Tuesday, April 17, 2018

The Problem of the Obnoxious Romance Heroine

This is reposted, with edits, from Votaries.
Excellent illustrations of Devil in Winter from
a blog of romance manga

For most of the 20th century, romance novels used demure, innocent heroines alongside domineering, brusque heroes. Towards the end of the 20th century, this combo pack fell out of fashion. It has thankfully come back--that is, it is currently more than okay to have a feisty, worldly heroine but it is also okay to have a demure, innocent heroine (the best example of the latter type in my opinion is the heroine of Kleypas's Devil in Winter who is demure and innocent while fundamentally tough).

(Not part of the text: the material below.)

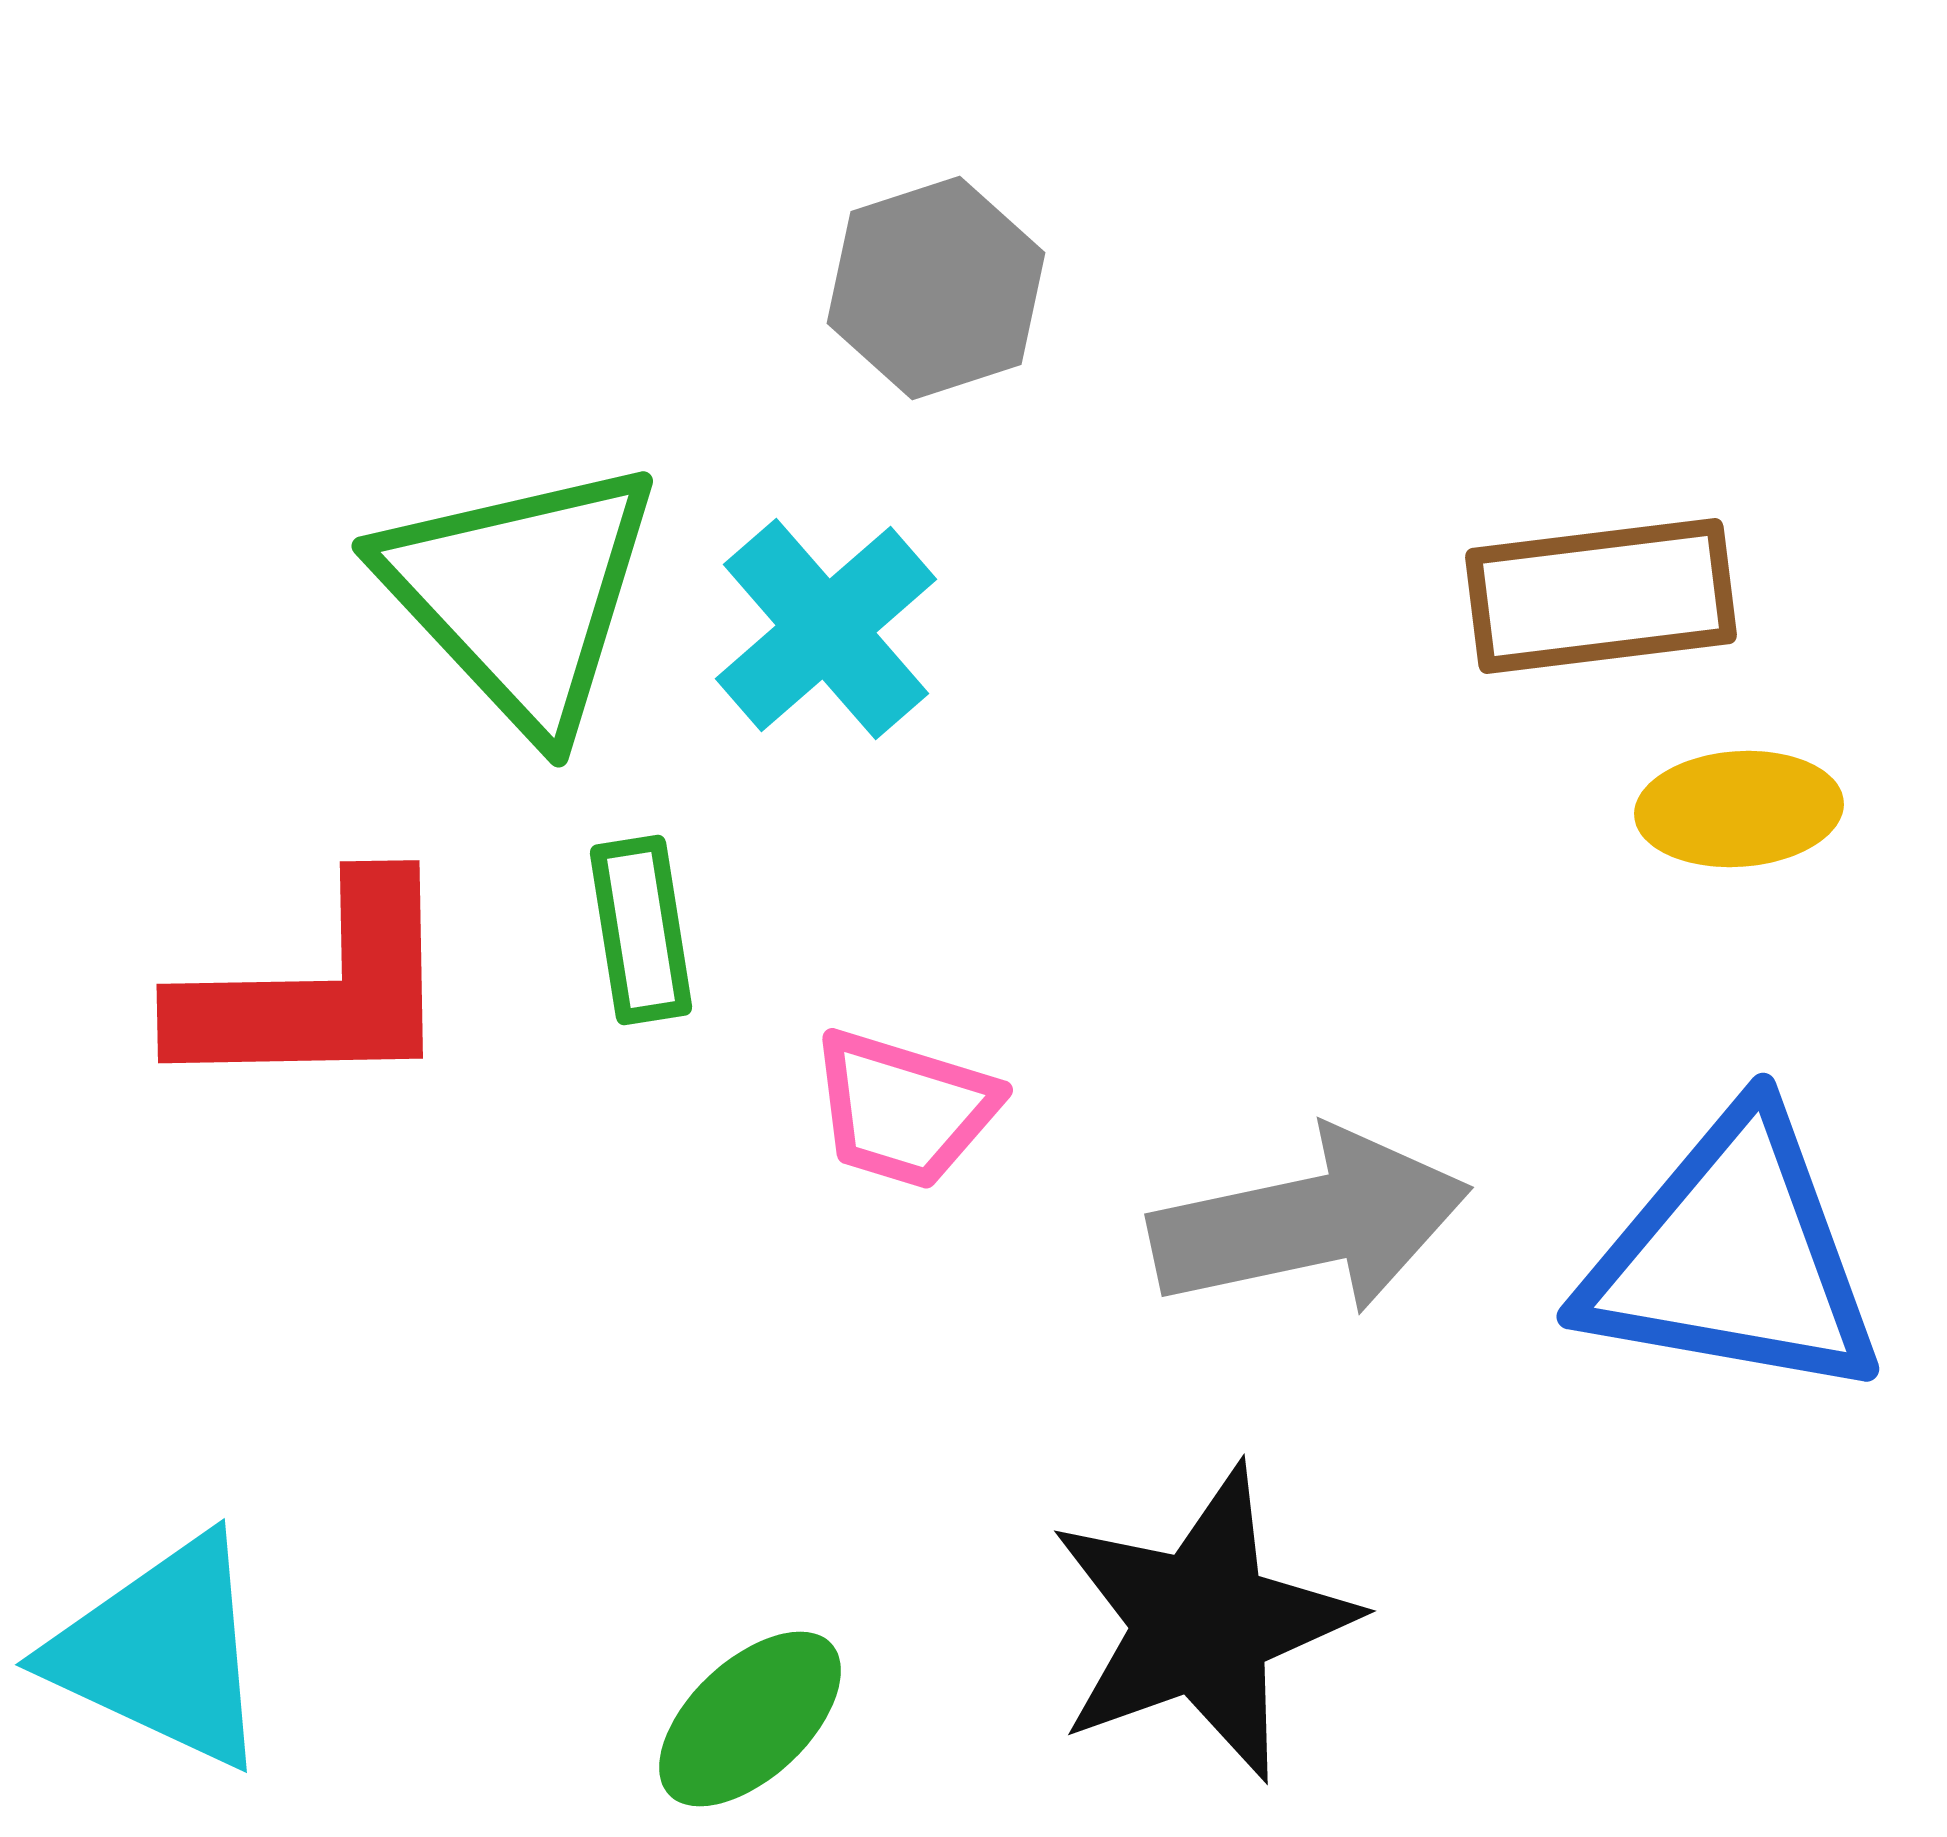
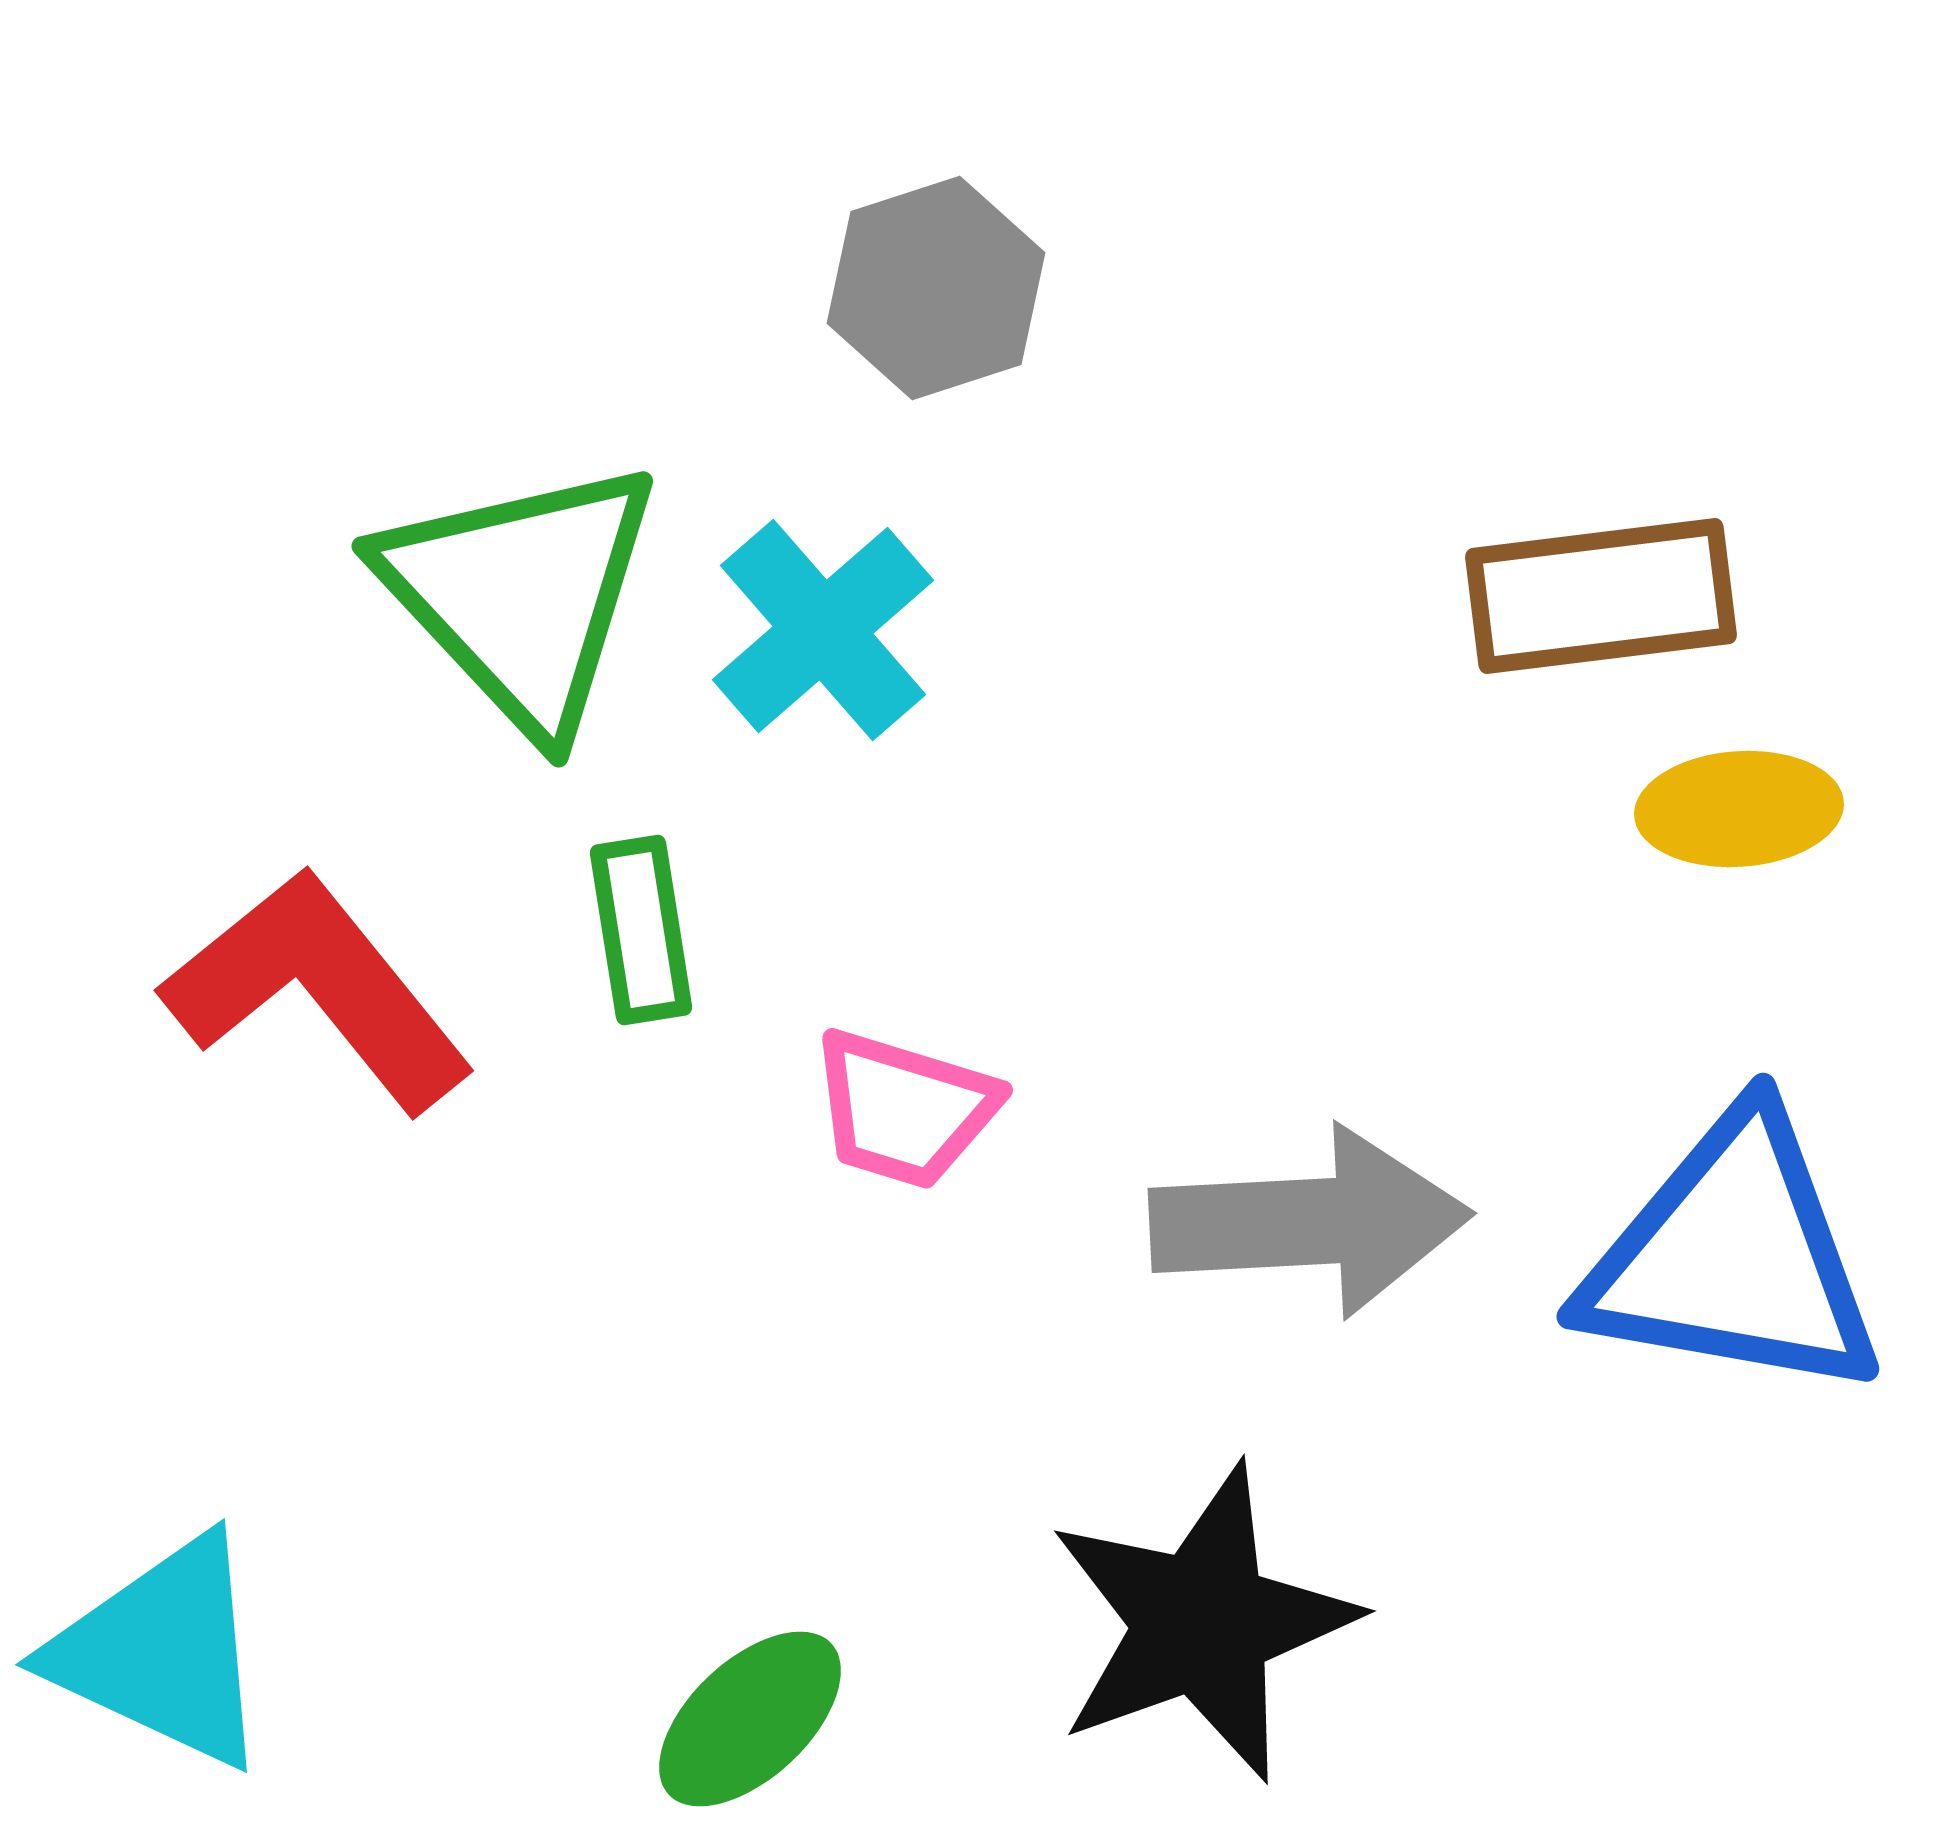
cyan cross: moved 3 px left, 1 px down
red L-shape: rotated 128 degrees counterclockwise
gray arrow: rotated 9 degrees clockwise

However, for about a decade or so (basically, the 80's), it was considered very bad, dare I say "politically incorrect", to use demure, innocent heroines. Romance writers began presenting readers with pushy, opinionated heroines.

Now, there is nothing wrong with pushy, opinionated heroines (says this opinionated, occasionally pushy blog writer). However, these 80's heroines came fraught with problems.

The two main problems:
1. The heroines were (still) paired with domineering, brusque heroes (who liked having their opinions challenged).
2. Nobody had a sense of humor.
#1 is a problem, not because domineering, brusque heroes never like having their opinions challenged. As Agatha Christie points out in her books, sometimes they do; sometimes they don't--it depends on the guy. #1 is a problem because 80's romance writers would inevitably make the heroines constantly, continually, unendingly challenging.

The exhausting Burton and Taylor excel as
Petruchio and Katherine in Taming of the Shrew  
because, like the actors in real life, they seem to  
enjoy driving each other nuts.
The hero likes Captain Crunch--she doesn't understand why he doesn't eat something healthier. He reads the Times; oh, he is too, too bourgeoisie. He voted for somebody the heroine doesn't approve of--shock, shock, shock!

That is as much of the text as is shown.